- _Exercise directions_: Transcribe the data exactly, pictures excluded.

- _Data listing_:
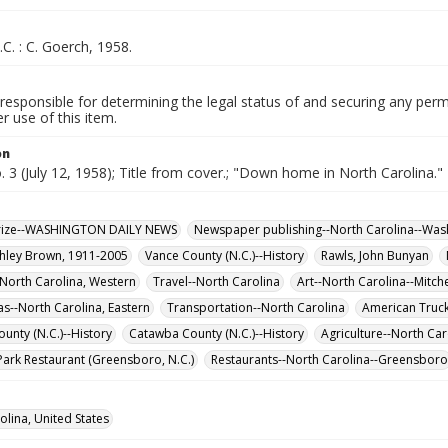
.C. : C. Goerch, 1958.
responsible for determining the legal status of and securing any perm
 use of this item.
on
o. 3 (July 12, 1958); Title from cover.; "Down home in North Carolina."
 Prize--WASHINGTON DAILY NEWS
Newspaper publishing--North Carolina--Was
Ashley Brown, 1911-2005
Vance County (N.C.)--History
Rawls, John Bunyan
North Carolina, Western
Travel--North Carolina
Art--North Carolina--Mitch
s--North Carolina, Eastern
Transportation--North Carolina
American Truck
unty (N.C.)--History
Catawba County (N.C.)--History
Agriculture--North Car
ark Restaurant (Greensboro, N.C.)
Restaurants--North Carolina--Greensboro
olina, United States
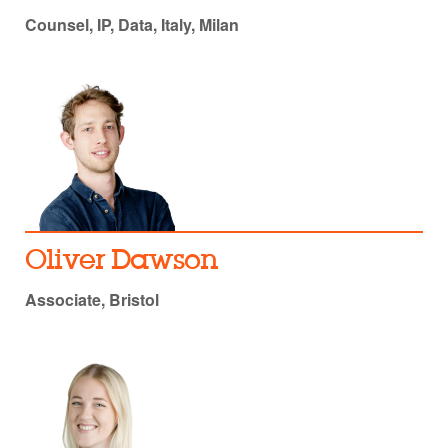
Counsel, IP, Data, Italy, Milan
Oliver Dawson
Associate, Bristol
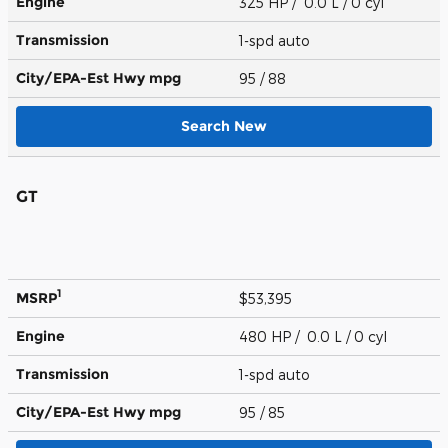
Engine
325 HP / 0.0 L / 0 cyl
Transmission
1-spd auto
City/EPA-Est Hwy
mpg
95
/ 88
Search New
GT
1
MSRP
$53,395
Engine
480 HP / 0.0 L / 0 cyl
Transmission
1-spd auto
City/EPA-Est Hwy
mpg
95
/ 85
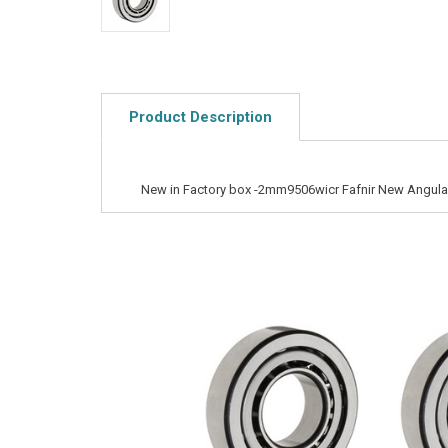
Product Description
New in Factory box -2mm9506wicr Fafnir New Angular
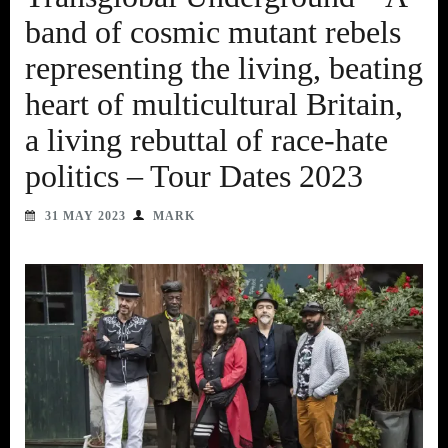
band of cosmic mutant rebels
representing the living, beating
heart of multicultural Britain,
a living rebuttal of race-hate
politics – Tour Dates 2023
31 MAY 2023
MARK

- _Solution below_:
.C. : C. Goerch, 1958.
responsible for determining the legal status of and securing any perm
 use of this item.
on
o. 3 (July 12, 1958); Title from cover.; "Down home in North Carolina."
 Prize--WASHINGTON DAILY NEWS
Newspaper publishing--North Carolina--Was
Ashley Brown, 1911-2005
Vance County (N.C.)--History
Rawls, John Bunyan
North Carolina, Western
Travel--North Carolina
Art--North Carolina--Mitch
s--North Carolina, Eastern
Transportation--North Carolina
American Truck
unty (N.C.)--History
Catawba County (N.C.)--History
Agriculture--North Car
ark Restaurant (Greensboro, N.C.)
Restaurants--North Carolina--Greensboro
olina, United States
Counsel, IP, Data, Italy, Milan
Oliver Dawson
Associate, Bristol
Engine
325 HP / 0.0 L / 0 cyl
Transmission
1-spd auto
City/EPA-Est Hwy
mpg
95
/ 88
Search New
GT
1
MSRP
$53,395
Engine
480 HP / 0.0 L / 0 cyl
Transmission
1-spd auto
City/EPA-Est Hwy
mpg
95
/ 85
Product Description
New in Factory box -2mm9506wicr Fafnir New Angular
band of cosmic mutant rebels
representing the living, beating
heart of multicultural Britain,
a living rebuttal of race-hate
politics – Tour Dates 2023
31 MAY 2023
MARK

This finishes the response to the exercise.